Random assignment ensures that treatment is independent of potential outcomes and any (observed and unobserved) covariates. Sometimes, however, we have additional information about the experimental units as they existed before the experiment was fielded, say, $X_i$. Often we collect this information because we expect treatment effects to vary across subgroups. For example, we may suspect that men and women respond differently to treatment, and we can test for this hetorogeneity by estimating conditional ATE for each subgroup separately (CATE=$\E(Y(1)-Y(0) \mid D,X)$). If our covariate is continous, we can test its moderating effects by interacting the continous variable with the treatment. Note, however, that the treatment effect is now conditional on both treatment status and the value of the conditioning variable at which the effect is evaluated and so we must adjust our interpretation and standard errors accordingly [@brambor2006understanding]

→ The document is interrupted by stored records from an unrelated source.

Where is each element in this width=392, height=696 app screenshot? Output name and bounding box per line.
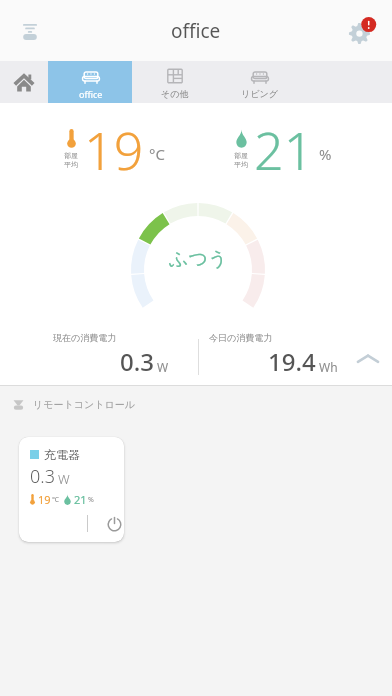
button[interactable]: Power [105, 515, 123, 533]
button[interactable]: Menu [6, 7, 54, 55]
staticText: その他 [161, 88, 189, 99]
button[interactable]: Collapse [352, 343, 384, 375]
button[interactable]: その他 [132, 61, 217, 103]
staticText: 部屋 [234, 151, 248, 160]
staticText: 現在の消費電力 [53, 332, 117, 343]
staticText: 充電器 [44, 447, 80, 462]
staticText: 19 [84, 114, 144, 184]
staticText: 今日の消費電力 [209, 332, 273, 343]
staticText: W [58, 470, 70, 488]
button[interactable]: office [48, 61, 133, 103]
button[interactable]: Home [0, 61, 48, 103]
button[interactable]: Settings [338, 7, 386, 55]
button[interactable]: リビング [217, 61, 302, 103]
staticText: リモートコントロール [33, 398, 135, 411]
staticText: 0.3 [120, 345, 154, 378]
staticText: % [319, 144, 332, 164]
staticText: 19 [38, 492, 51, 507]
staticText: ℃ [52, 495, 59, 505]
staticText: office [171, 18, 221, 44]
staticText: 21 [74, 492, 87, 507]
staticText: 0.3 [30, 464, 55, 489]
staticText: 21 [254, 114, 314, 184]
button[interactable]: 充電器 [19, 437, 124, 542]
staticText: % [88, 495, 94, 505]
staticText: ふつう [169, 247, 228, 271]
staticText: W [157, 359, 169, 375]
staticText: 19.4 [268, 345, 316, 378]
staticText: Wh [319, 359, 338, 375]
staticText: office [79, 88, 103, 100]
staticText: °C [149, 144, 165, 164]
staticText: リビング [241, 88, 278, 99]
staticText: 平均 [64, 160, 78, 169]
staticText: 部屋 [64, 151, 78, 160]
staticText: 平均 [234, 160, 248, 169]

We might also wish to include covariates to increase the precision of our estimates by reducing the overall variance in our outcome to be explained by our treatment). OLS is one of several methods for such covariate adjustment, and although convenient, it is potentially problematic.^[See @lin2013agnostic, @rosenbaum2002observational, and @hansen2009attributing for more detailed discussions of different approaches to covariate adjustment]  @freedman2008regression argues that regression adjustments are at best unnecessary and at worst harmful, introducing potential bias into a previously unbiased estimate. @lin2013agnostic shows that  many of Freedman's concerns, about OLS estimators in particular, can be fixed statistically and that the concerns about bias tend arise only in small samples (see also @green2009regression) . @aronow2014does, however, raise broader concerns  about how to substantively interpret a conditionally weighted average of individual treatments. And Freedman's [-@freedman2008randomization] concerns about the bias in the estimation of differences in log-odds from logistic regression differ and appear to exist regardless of sample size.If you choose use background covariates to estimate a conditional ATE, the covariates you include should be:

1. Related to the outcome so that they reduce the variance of your estimate and
2. Measured pre-treatment so that they are not also influenced by the treatment since including such variables could bias your estimate.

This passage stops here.